I was attempting to capture the man on the rocks in the middle of the lite up sea when a co-worker of mine stepped into the frame.  I think it turned out good and unexpected.


----------



## photobug (Sep 21, 2003)

Hehehe. At least he's in focus. Makes it look like they were both supposed to be there.   

Jim


----------



## MsRaber (Sep 21, 2003)

I like it!!  It does look like he was supposed to be there.


----------



## ksmattfish (Sep 22, 2003)

I like it too.  It looks like a giant is staring down at a little guy.


----------



## Geronimo (Sep 23, 2003)

I like it still.  The more I look at it the more I do.  Would need to clean up some of the flares from the sun though.


----------



## captain-spanky (Sep 23, 2003)

i like that as is! looks really cool!


----------



## Third Eye (Oct 22, 2003)

Looks like he's gonna eat him!


----------



## MrG (Oct 25, 2003)

I see what the others are saying, but I think it's a really moving shot because there's a distinct seperation between the two.
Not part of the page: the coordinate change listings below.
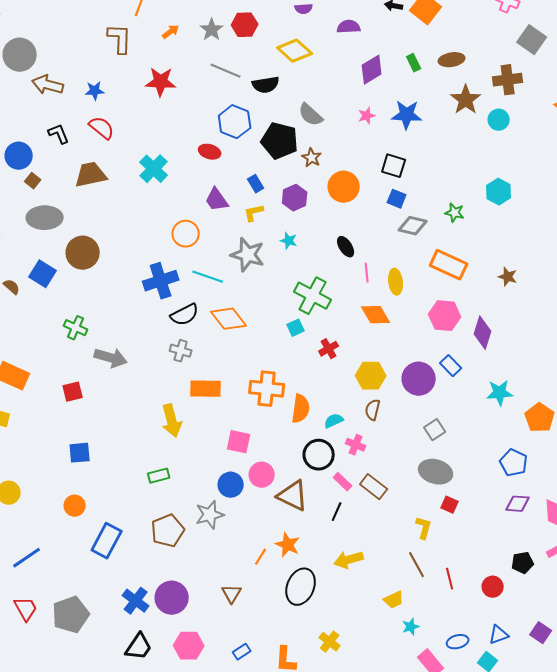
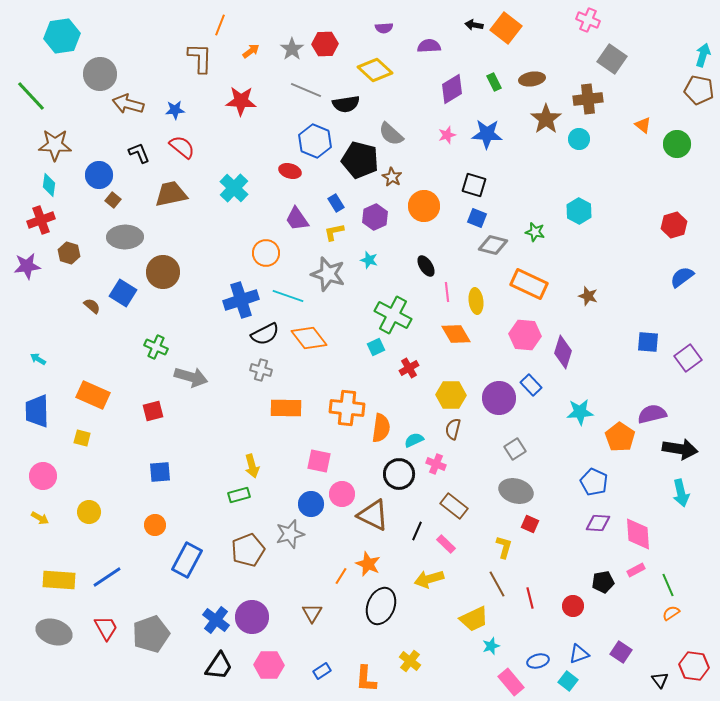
yellow arrow: (172, 421) -> (252, 466), moved, size x0.7
pink rectangle: (343, 482) -> (446, 544), moved
yellow trapezoid: (394, 600) -> (474, 619), size x1.4

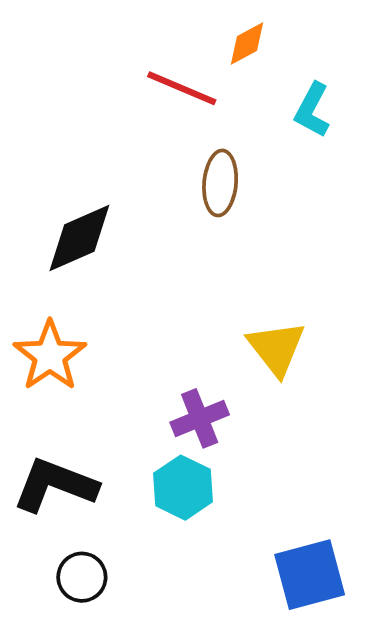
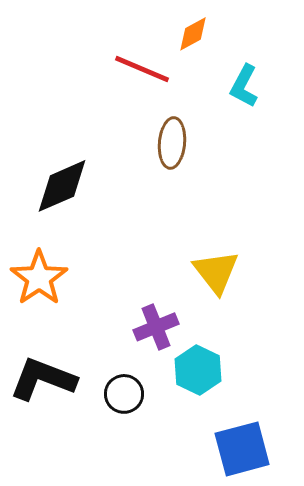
cyan hexagon: (183, 488) -> (198, 370), moved
black circle: (82, 577) -> (124, 394), moved

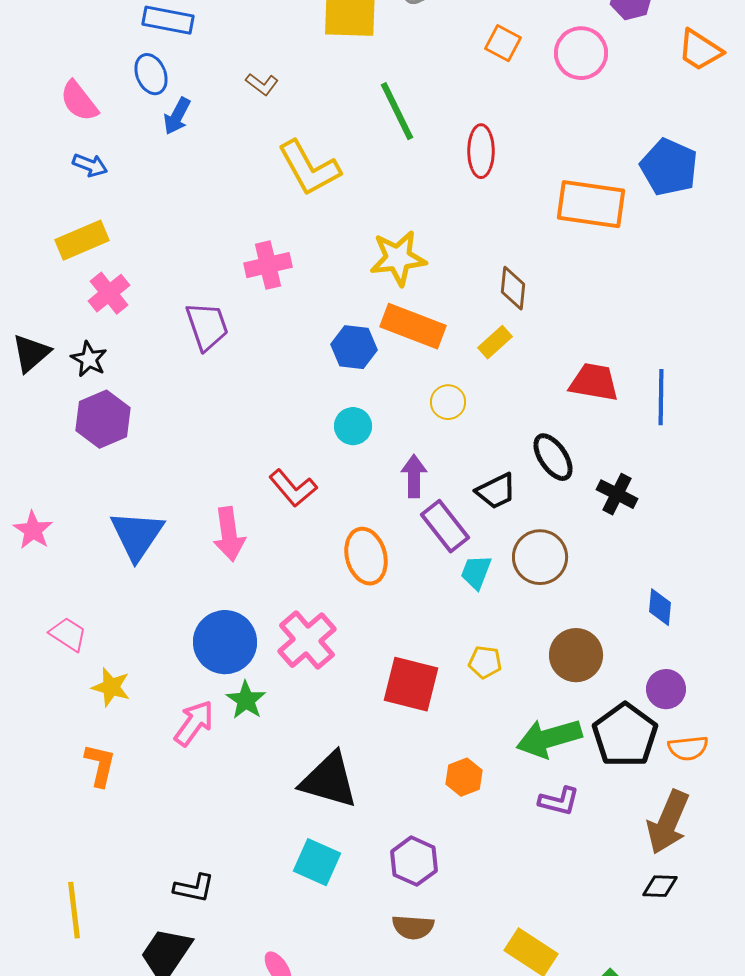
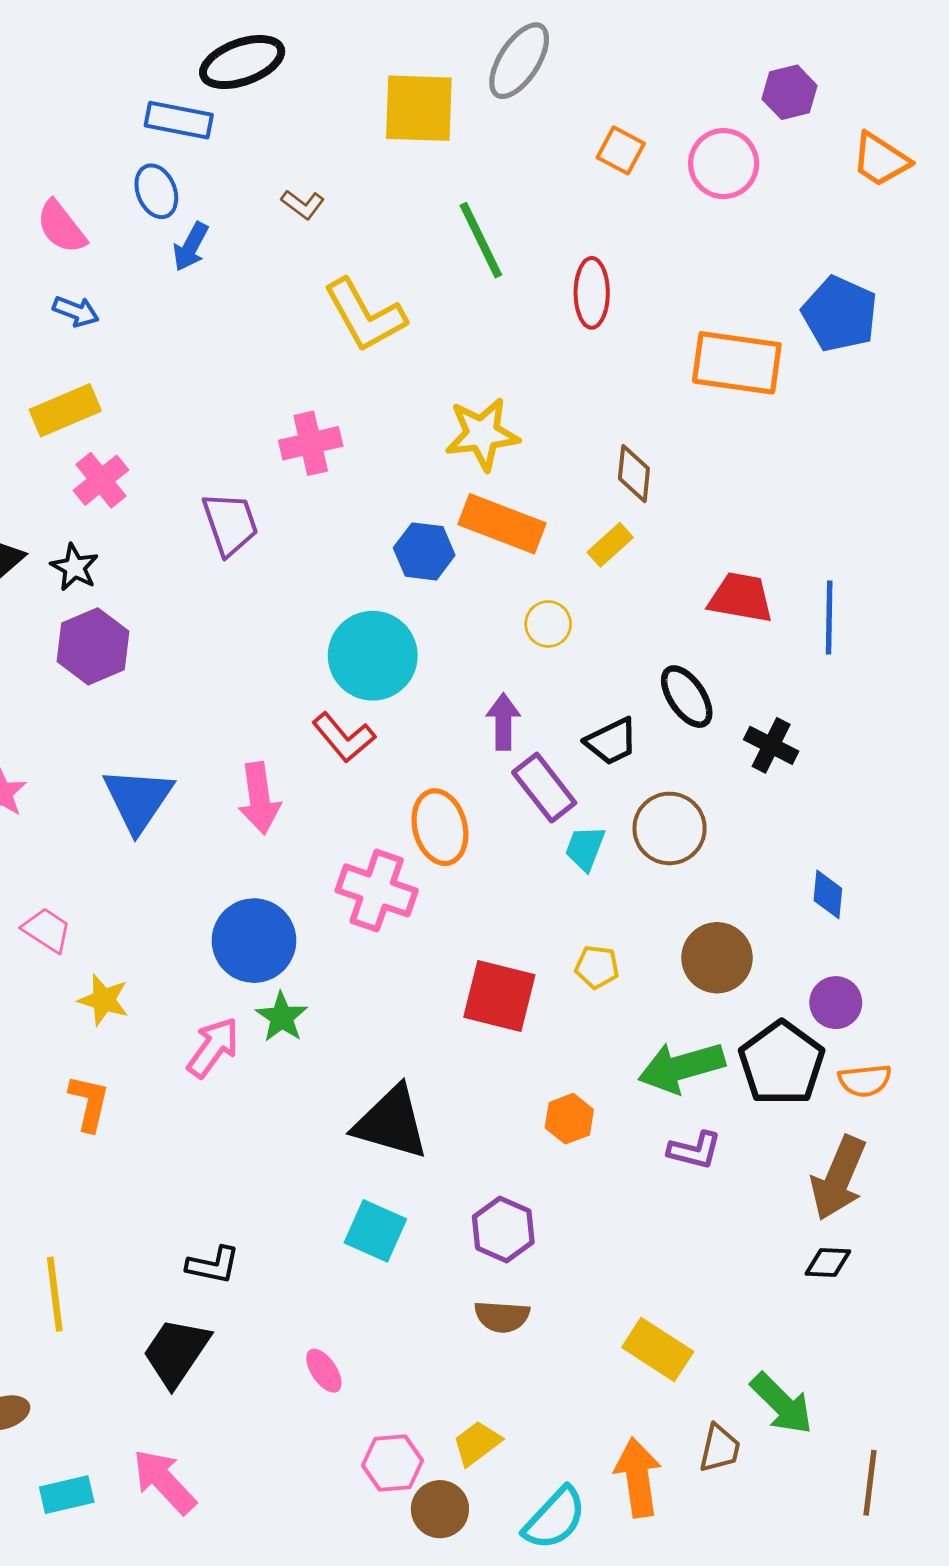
cyan circle: (353, 426) -> (373, 656), moved, size x1.8
pink cross: (307, 640) -> (377, 890), moved, turned -30

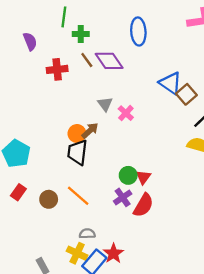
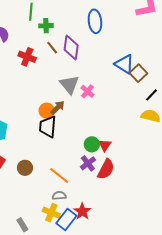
purple diamond: (109, 61) -> (71, 47), turned 45
red cross: (57, 69) -> (27, 57), turned 30
gray triangle: (105, 104) -> (69, 85), size x1.5
orange line: (78, 196) -> (59, 176), moved

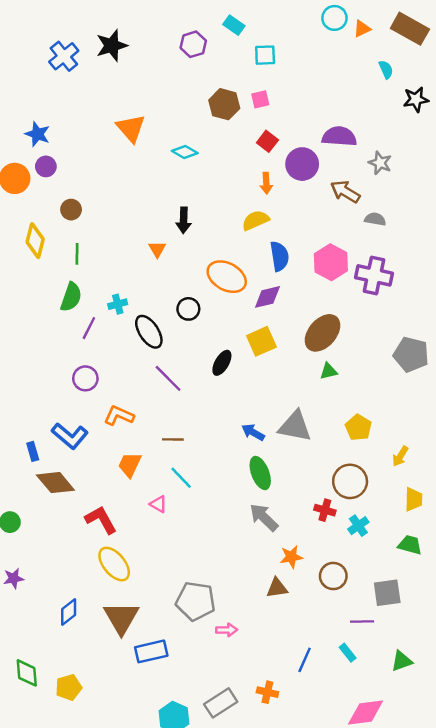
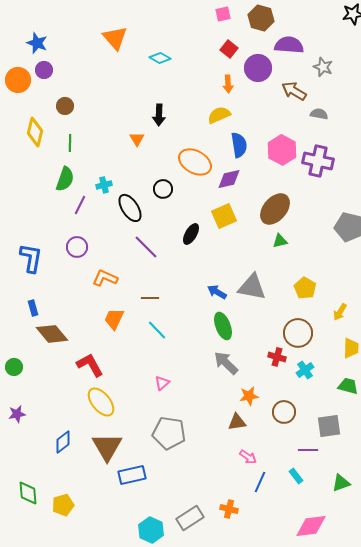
brown hexagon: (224, 104) -> (261, 18), moved
blue L-shape: (70, 436) -> (31, 258), moved, turned -120
pink triangle: (158, 504) -> (162, 383), moved, turned 49
pink arrow: (227, 630) -> (248, 457), moved, turned 36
It's kind of depressing, like there's something between them weighing them down.

Mike


----------



## oriecat (Oct 25, 2003)

I can totally see that too MrG.  

I think it's a great shot Gero.


----------



## drlynn (Oct 28, 2003)

I really like it, too.  The guy in the foreground has that "Boy, I wish I could be out there ..." wistful/depressed/angst-ridden look.


----------



## metroshane (Oct 29, 2003)

That's great.  I thought the guy in the foreground was a rock formation at first.  I like the pic.


----------



## Geronimo (Oct 29, 2003)

well thank you guys and gals


----------



## terri (Nov 15, 2003)

Wow!   And I just posted something in another thread about how so-called *mistakes* can be wonderful - this proves the point even more.   

Someone up there mentioned cleaning up the solar flares - I wouldn't bother.   I think they look perfect here.   The entire image speaks of being a dream, and the sun and the flare only intensifies this dreamy state.   How excellent you were shooting in B&W.  

You should be proud of this one!   You ended up with a great image.


----------



## GUYO (Dec 26, 2003)

Sometimes the most unpredictable thing 
turns out to be our best shots
I repeat ... 
Sometimes !
P.S. - A good photographer can't always count on that only !


----------